- _INSTRUCTIONS TO FOLLOW_: Take the line that has "Opzioni per ricerca avanzata (166, 231)" and all the lines that come after it in the records, and write them out again exactly. Add no other line.

Stored data:
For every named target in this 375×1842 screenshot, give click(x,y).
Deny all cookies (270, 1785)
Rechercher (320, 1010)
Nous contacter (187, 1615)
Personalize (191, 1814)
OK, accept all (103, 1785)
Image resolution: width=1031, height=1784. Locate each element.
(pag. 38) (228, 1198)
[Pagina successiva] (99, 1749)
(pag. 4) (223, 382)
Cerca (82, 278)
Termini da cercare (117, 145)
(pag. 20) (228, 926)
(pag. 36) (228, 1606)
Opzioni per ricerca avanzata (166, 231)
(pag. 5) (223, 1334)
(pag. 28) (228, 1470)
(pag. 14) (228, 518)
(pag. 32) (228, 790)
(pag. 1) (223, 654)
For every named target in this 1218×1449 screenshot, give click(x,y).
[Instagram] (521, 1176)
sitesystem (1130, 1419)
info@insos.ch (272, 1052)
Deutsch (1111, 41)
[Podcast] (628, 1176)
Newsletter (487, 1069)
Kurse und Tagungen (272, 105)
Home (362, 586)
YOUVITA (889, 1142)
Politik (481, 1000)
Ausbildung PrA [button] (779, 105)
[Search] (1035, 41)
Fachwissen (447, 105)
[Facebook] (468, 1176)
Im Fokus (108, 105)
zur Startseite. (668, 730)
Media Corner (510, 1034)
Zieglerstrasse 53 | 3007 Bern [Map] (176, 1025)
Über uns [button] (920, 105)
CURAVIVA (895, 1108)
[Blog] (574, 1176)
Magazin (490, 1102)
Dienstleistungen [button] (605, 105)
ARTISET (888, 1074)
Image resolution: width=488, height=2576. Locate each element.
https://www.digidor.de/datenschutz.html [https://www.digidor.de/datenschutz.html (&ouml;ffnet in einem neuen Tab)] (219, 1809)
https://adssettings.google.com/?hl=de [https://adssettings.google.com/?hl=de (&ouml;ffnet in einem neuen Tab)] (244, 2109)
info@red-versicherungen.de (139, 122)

- _RESPONSE_:
Opzioni per ricerca avanzata (166, 231)
(pag. 5) (223, 1334)
(pag. 28) (228, 1470)
(pag. 14) (228, 518)
(pag. 32) (228, 790)
(pag. 1) (223, 654)
For every named target in this 1218×1449 screenshot, give click(x,y).
[Instagram] (521, 1176)
sitesystem (1130, 1419)
info@insos.ch (272, 1052)
Deutsch (1111, 41)
[Podcast] (628, 1176)
Newsletter (487, 1069)
Kurse und Tagungen (272, 105)
Home (362, 586)
YOUVITA (889, 1142)
Politik (481, 1000)
Ausbildung PrA [button] (779, 105)
[Search] (1035, 41)
Fachwissen (447, 105)
[Facebook] (468, 1176)
Im Fokus (108, 105)
zur Startseite. (668, 730)
Media Corner (510, 1034)
Zieglerstrasse 53 | 3007 Bern [Map] (176, 1025)
Über uns [button] (920, 105)
CURAVIVA (895, 1108)
[Blog] (574, 1176)
Magazin (490, 1102)
Dienstleistungen [button] (605, 105)
ARTISET (888, 1074)
Image resolution: width=488, height=2576. Locate each element.
https://www.digidor.de/datenschutz.html [https://www.digidor.de/datenschutz.html (&ouml;ffnet in einem neuen Tab)] (219, 1809)
https://adssettings.google.com/?hl=de [https://adssettings.google.com/?hl=de (&ouml;ffnet in einem neuen Tab)] (244, 2109)
info@red-versicherungen.de (139, 122)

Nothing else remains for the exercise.